WORK REQUIRED: Write out exactly the lines of the entries below from the one holding "ФЕДЕРАЦИЯТА ПО ДЖУДО И К" to the one holding "СМЕ НА ЖЕРТВА?", inclusive, and leave out all other lines.

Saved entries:
....
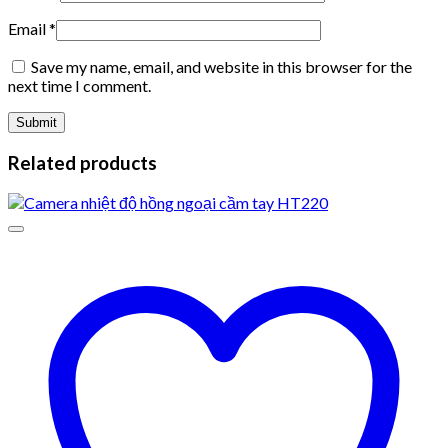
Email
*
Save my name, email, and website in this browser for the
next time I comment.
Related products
....
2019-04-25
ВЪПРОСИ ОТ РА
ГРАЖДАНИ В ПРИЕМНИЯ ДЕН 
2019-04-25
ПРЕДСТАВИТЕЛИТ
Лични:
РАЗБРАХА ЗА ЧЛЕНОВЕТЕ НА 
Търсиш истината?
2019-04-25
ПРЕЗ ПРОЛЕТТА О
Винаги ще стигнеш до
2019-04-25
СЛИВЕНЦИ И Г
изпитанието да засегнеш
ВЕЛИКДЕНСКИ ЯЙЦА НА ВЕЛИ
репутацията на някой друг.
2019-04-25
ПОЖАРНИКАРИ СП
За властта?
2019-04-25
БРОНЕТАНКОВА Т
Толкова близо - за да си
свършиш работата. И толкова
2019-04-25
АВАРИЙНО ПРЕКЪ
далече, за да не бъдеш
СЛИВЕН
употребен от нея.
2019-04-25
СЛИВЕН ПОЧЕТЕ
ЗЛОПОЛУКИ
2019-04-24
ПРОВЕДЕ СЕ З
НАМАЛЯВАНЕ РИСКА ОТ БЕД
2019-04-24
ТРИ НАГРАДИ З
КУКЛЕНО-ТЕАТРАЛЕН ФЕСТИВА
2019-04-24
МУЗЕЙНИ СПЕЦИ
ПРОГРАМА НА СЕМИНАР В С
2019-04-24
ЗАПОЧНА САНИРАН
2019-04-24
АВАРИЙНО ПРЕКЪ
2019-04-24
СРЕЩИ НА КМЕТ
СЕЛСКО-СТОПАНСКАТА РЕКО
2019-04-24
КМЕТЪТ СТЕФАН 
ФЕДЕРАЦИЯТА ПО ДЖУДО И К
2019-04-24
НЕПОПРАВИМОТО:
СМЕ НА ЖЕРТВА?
....
TASK SOLUTION:
ФЕДЕРАЦИЯТА ПО ДЖУДО И К
2019-04-24
НЕПОПРАВИМОТО:
СМЕ НА ЖЕРТВА?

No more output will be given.